О “чайной повести” некто в Сети написал: “Юмор выдержан, благороден и дозирован так незаметно, что, читая, улыбаешься только глазами”. (Правда, над рассказом “День или часть дня”, следующим за “тушинской” повестью, я хохотала в голос, так узнаваемо смешны все наши телодвижения, подсунутые под лупу “гиперреализма”, — хотя впору было плакать над утекающей жизнью и любовью героя.) Да, правильно, по Бахтину, юмор — это смех, редуцированный до улыбки. Это в очень русском изводе юмор Жана Поля Рихтера, Честертона и Бёлля, юмор, ниспровергающий выспреннее и возвышающий скудно-незаметное. То есть настоящий. И если угодно, христианский. Наталья Трауберг пишет о двух разновидностях смеха: смехе дьявольском и ангельском. Над убожеством нашего урбанизма пронесся иронично-милосердный ангел.
Автор “Дома десять” и “Черного и зеленого” и вправду “позитивный”, как сказал о нем на молодежном сленге Данила Давыдов. Нежданная отдушина.
±1
Владимир Микушевич. Воскресение в Третьем Риме. М., “Энигма”, 2005, 576 стр.
“Зачинайся, русский бред!..” (Александр Блок в 1918 году).
Книга Микушевича — очевидная неудача, а вместе с тем очень примечательное сочинение. Во всяком случае, я не жалею, что одолела эти шестьсот без малого страниц, хотя оно было нелегко.

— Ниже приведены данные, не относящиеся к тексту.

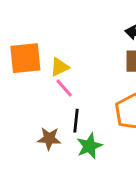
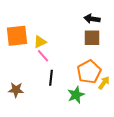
brown star: (49, 139) -> (16, 90), moved
green star: (89, 146) -> (76, 95), moved

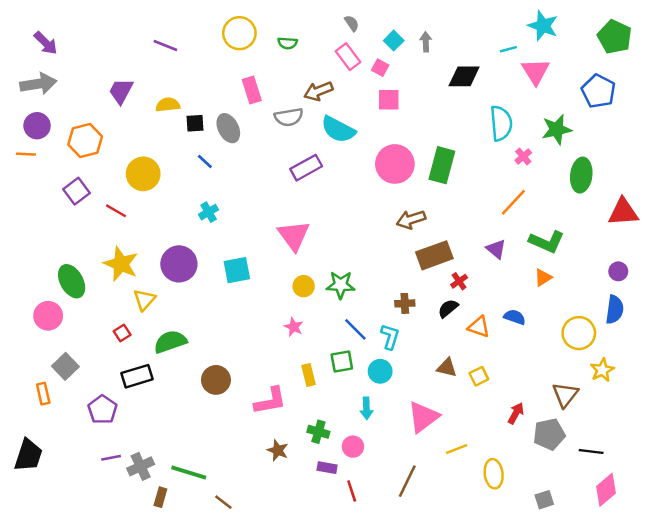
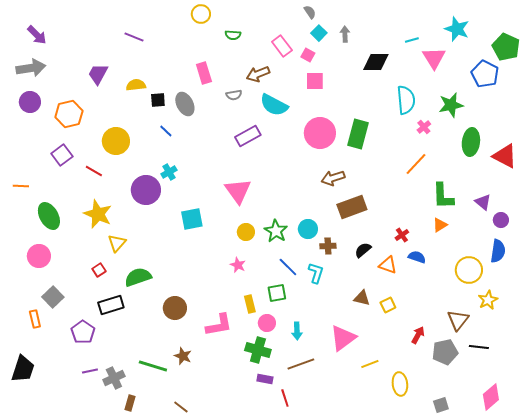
gray semicircle: (352, 23) -> (310, 12), moved
cyan star: (543, 26) -> (457, 29), moved
yellow circle: (239, 33) -> (201, 14), moved, size x0.7
green pentagon: (615, 37) -> (506, 47), moved
gray semicircle: (289, 117) -> (234, 95), size x0.7
orange line: (26, 154) -> (21, 186), moved
red triangle: (623, 212) -> (505, 156), moved, turned 32
green L-shape: (547, 242) -> (443, 196), turned 64
purple triangle: (496, 249) -> (483, 202), moved
purple circle: (179, 264) -> (146, 190), moved
green ellipse: (72, 281) -> (49, 216), moved
red cross: (459, 281) -> (402, 235), moved
green star: (341, 285) -> (276, 231), turned 30
cyan circle: (380, 371) -> (308, 229), moved
green cross: (318, 432) -> (258, 350), size x1.4
pink circle: (353, 447) -> (267, 323), moved
brown star: (278, 450) -> (183, 356), moved
black line: (591, 452) -> (479, 347), moved
green line: (189, 472) -> (153, 366), moved
brown line: (407, 481) -> (301, 364), moved, turned 44

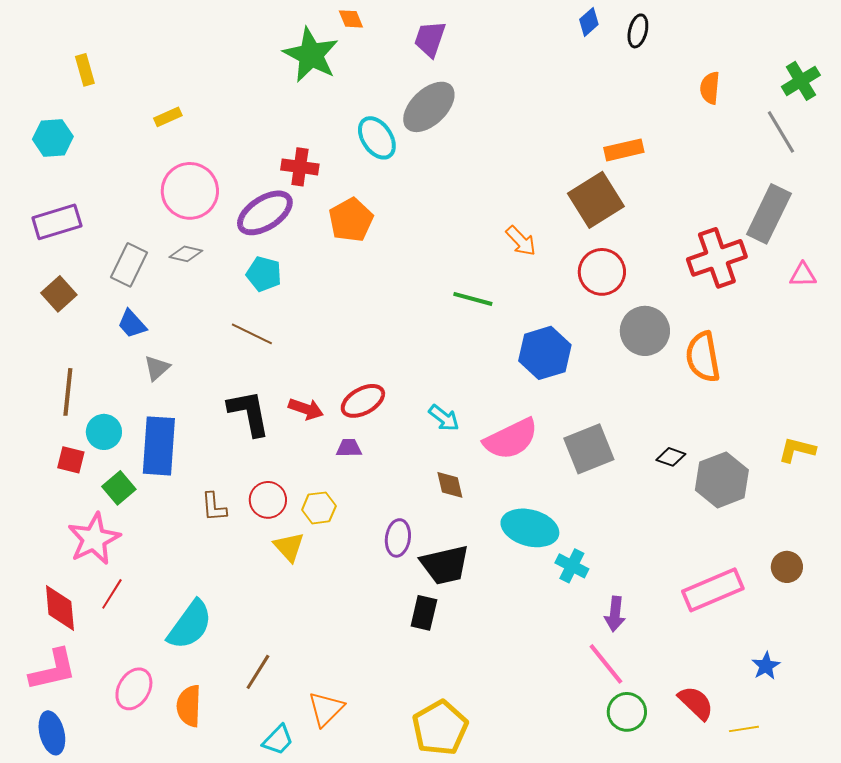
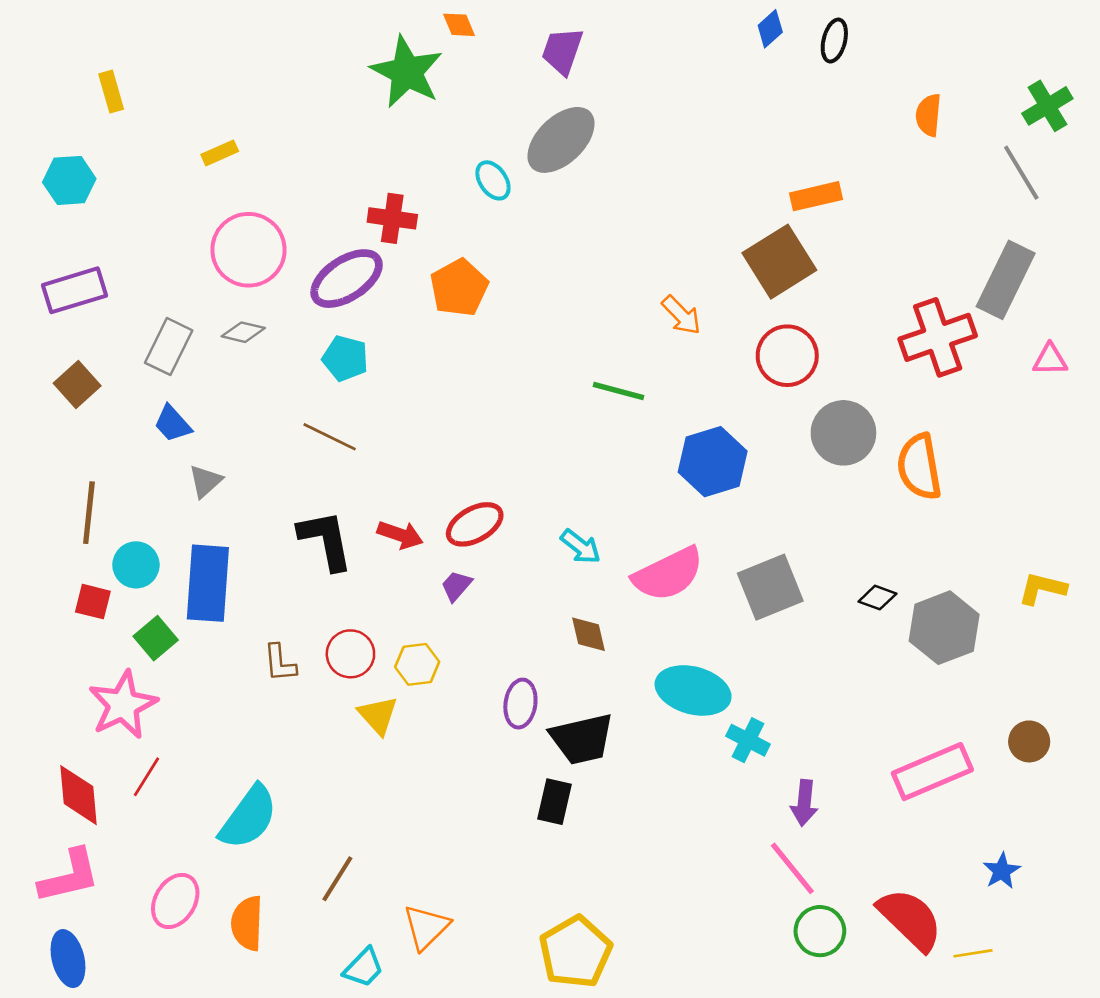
cyan ellipse: (377, 138) -> (493, 180), size x0.7
purple trapezoid: (349, 448) -> (456, 586), turned -48
red semicircle: (696, 703) -> (910, 919), size x1.4

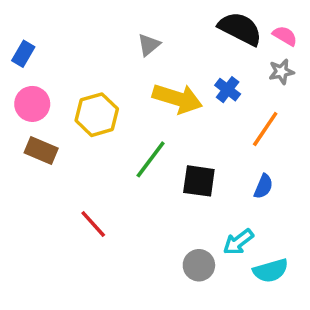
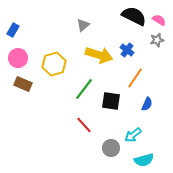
orange line: (265, 129) -> (135, 78), moved
red line: (93, 224) -> (84, 125), moved
cyan semicircle: (271, 271) -> (144, 160), moved

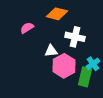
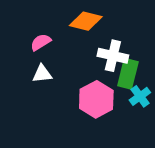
white triangle: (51, 51) -> (42, 74), moved
green rectangle: (85, 77) -> (128, 74), moved

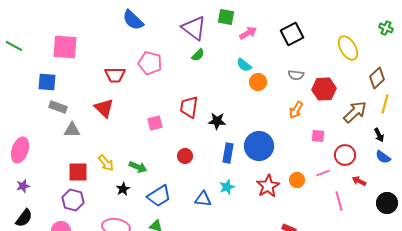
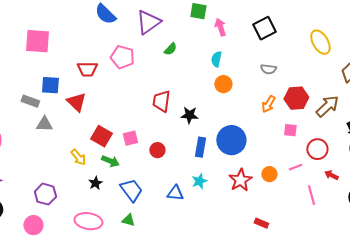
purple triangle: (194, 28) -> (148, 22), moved, turned 48
pink arrow: (248, 33) -> (220, 27), turned -78
cyan semicircle: (244, 65) -> (216, 59), turned 63
blue square: (47, 82) -> (50, 85), moved
orange circle: (258, 82) -> (223, 84), moved
red hexagon: (324, 89) -> (296, 98), moved
pink square: (155, 123) -> (130, 138), moved
red square: (78, 172) -> (101, 136), moved, turned 30
blue trapezoid: (159, 196) -> (131, 190), turned -95

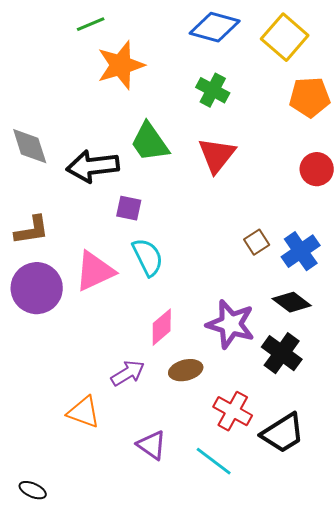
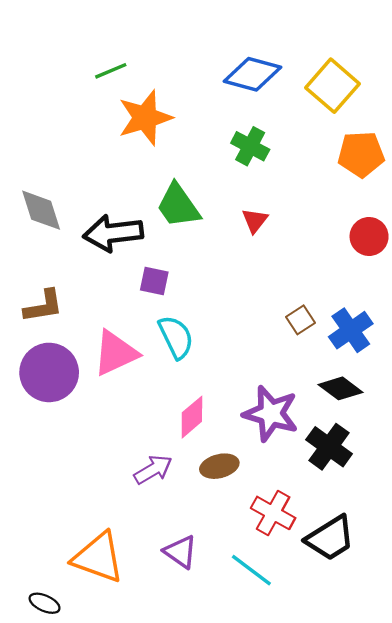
red triangle: (217, 155) -> (255, 220), size x0.6
orange triangle: (84, 412) -> (98, 558), moved, size x1.4

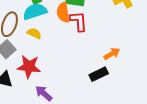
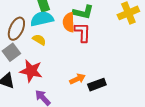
orange arrow: (112, 54) -> (77, 79), moved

Автор — переводчик, поэт, философ, пробующий себя и в прозе, — шел в комнату, попал в другую. Он, думаю, хотел написать, вслед Томасу Манну, русского “Доктора Фаустуса”, но получилось ближе к романам Владимира Шарова, особенно к “Воскрешению Лазаря” (при том, что с романной композицией дела у Шарова обстоят куда благополучней, здесь же все рассыпается и не поддается простейшему запоминанию; а под конец вообще обращается в фарс, после “Москвы-2042” Войновича лишенный свежей находчивости). Несравненная эрудиция Микушевича позволила ему взгромоздить одно на другое и чашу св. Грааля, и Меровингов, и альбигойцев, и чернокнижников времен Ивана Грозного, и староверческие согласия, и весь серебряный век с дягилевскими сезонами и прочим, и эликсир бессмертия. Этот микст преизбыточен и хаотичен, а порой безвкусен.
И все-таки… Все-таки Микушевич — не Шаров. Он остро чувствует филиацию идей, их жизнь в истории, их способность мутировать. Центральная фигура его “предания”, гениальный философ Платон Чудотворцев, слеплен из о. Павла Флоренского и Алексея Федоровича Лосева. Слеплен не биографически (здесь как раз, за исключением фактов репрессий и некоторых деталей, вроде присутствия в жизни Лосева фигуры М. В. Юдиной, все сплошь вымышлено), а, так сказать, идеологически.
В связи с темой “великого инквизитора” Сергей Бочаров в своей новой книге вспоминает о тюремной записке Флоренского в 1933 году, об этом, как он пишет, “тоталитарном тюремном проекте”. Во многом схожа была эволюция позднего Лосева (в обоих случаях — подневольная эволюция, но кто знает, в какой степени?). У этого прототипа Чудотворцева, как и у романного персонажа, она сопровождалась иронией, схожей с “древлеправославным юродством”, так что нельзя было разобрать, где апология, а где издевка.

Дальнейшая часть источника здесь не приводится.